Which is a shame, because the Pike Place Market is actually wonderful.

 

It’s a historical gem, for one thing. In an age in which Seattle is reinventing itself as a shiny successor to Silicon Valley, Pike Place serves as a reminder of the city’s wild past. Its origins harken back to the late 1800s and early 1900s, when Seattle’s grizzled population of mariners, loggers, and gold-hunting entrepreneurs doubled in size. During this time, fresh produce from surrounding farms was carted into the city and sold wholesale, an inefficient system that often cost local farmers considerable sums of money. Around 1906, public disgust over soaring produce prices (apparently, Seattleites were especially appalled at the high prices of onions) led the city to seek a more streamlined approach that made it easier for farmers to turn a profit. More specifically, Seattle set aside space on a nondescript wooden road where farmers could easily sell their goods directly to the public.

 

The result was Pike Place Market, and what followed was a transformation of Seattle’s character. New, permanent structures were built for the farmers’ use in the 1920s, eventually becoming the permanent arcades in use today. Eventually, the Market became a gathering place for musicians, artists, and political dreamers, becoming the catalyst for a creative renaissance. By the 1930s, what had begun as a collection of self-directed, modest business transactions had cemented itself as a central cultural phenomenon.

 

Hard times were ahead, however. The 1940s saw the shameful internment of one of the Market’s important backbones: farmers of Japanese descent. Then, during the postwar period’s suburban boom, former customers retreated to supermarket chains, leaving the Market to wallow in increasing shabbiness. By the 1960s, Seattle was prepared to demolish the whole enterprise for good.

 

It’s actually a small miracle that the modern Market even exists. In a surprising, one might even say dramatic, development, voters suddenly rallied to preserve Pike Place, and the district was eventually refurbished and protected as a historic site.

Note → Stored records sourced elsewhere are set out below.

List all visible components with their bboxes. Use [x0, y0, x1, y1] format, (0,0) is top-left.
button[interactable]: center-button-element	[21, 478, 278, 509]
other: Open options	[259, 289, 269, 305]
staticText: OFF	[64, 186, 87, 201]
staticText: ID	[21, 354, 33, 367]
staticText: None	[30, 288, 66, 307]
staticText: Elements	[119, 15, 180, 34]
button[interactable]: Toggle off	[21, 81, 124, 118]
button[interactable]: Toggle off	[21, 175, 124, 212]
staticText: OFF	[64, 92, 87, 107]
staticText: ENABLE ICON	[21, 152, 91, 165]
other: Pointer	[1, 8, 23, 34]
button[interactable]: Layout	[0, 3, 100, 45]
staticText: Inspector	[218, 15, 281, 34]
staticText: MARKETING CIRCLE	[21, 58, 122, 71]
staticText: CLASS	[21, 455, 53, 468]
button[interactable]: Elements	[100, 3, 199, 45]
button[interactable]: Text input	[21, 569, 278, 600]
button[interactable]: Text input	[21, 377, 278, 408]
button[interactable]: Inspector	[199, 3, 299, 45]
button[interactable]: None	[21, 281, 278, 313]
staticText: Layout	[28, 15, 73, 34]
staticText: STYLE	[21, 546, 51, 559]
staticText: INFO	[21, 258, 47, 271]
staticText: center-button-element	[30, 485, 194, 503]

And we all know how the story ends, of course: today, Pike Place is one of Seattle’s most popular destinations, one of the oldest continuously occupied farmers markets in the whole country, and perhaps the only place on Earth where you can buy used books, records, action figures, fresh seafood, and foraged delicacies in the same location. Oh, and there’s a guy on the corner who plays a full-sized piano, which I think we can all agree is pretty fabulous.      

 

About a year ago, I decided to explore Pike Place for the first time since my childhood. It was a typical spring day in the Pacific Northwest, and the Market’s narrow cobblestone streets were slick with rain. I wandered through the crowd beneath a sea of black umbrellas, rediscovering the many forgotten attractions from my youth. Beneath the Market’s sizzling red entry sign, I found Rachel, the bronze, 500-plus pound piggy bank standing proudly by Pike Place Fish, an establishment famous for lobbing and juggling fish fillets to entertain onlookers. Further on was the Beecher’s Handmade Cheese shop and Le Panier, an exquisite French bakery and cafe. Venturing down below the main arcade, I revisited the Market’s perplexing underground, a maze of rickety wooden corridors leading to antiques, dusty towers of books, arts and crafts, and untold oddities.

 

Emerging at the other end of the Market, I trudged to Victor Steinbrueck Park overlooking the Puget Sound. A raw wind was blowing off the waves, and the fir trees on the opposite shore swayed beneath a bank of mist. I sat on a bench (foolishly soaking my jeans on the damp wood in the process) to sift through my thoughts.

 

A lot of Seattle is changing these days, and it can be hard to recognize at times. The punk urban grit of my childhood has mostly disappeared, giving way to waves of new development and, while I enjoy the vibrant excitement that comes with a booming economy, I can’t help but miss the old city sometimes. It’s perhaps this reason that I’ve found a new appreciation for Pike Place. Amidst the hustle and bustle of rapid growth, the Market keeps us tethered to our roots, reminding us that, for all our bells and whistles, we still rely on the communal earthiness that first made our city something grand to behold.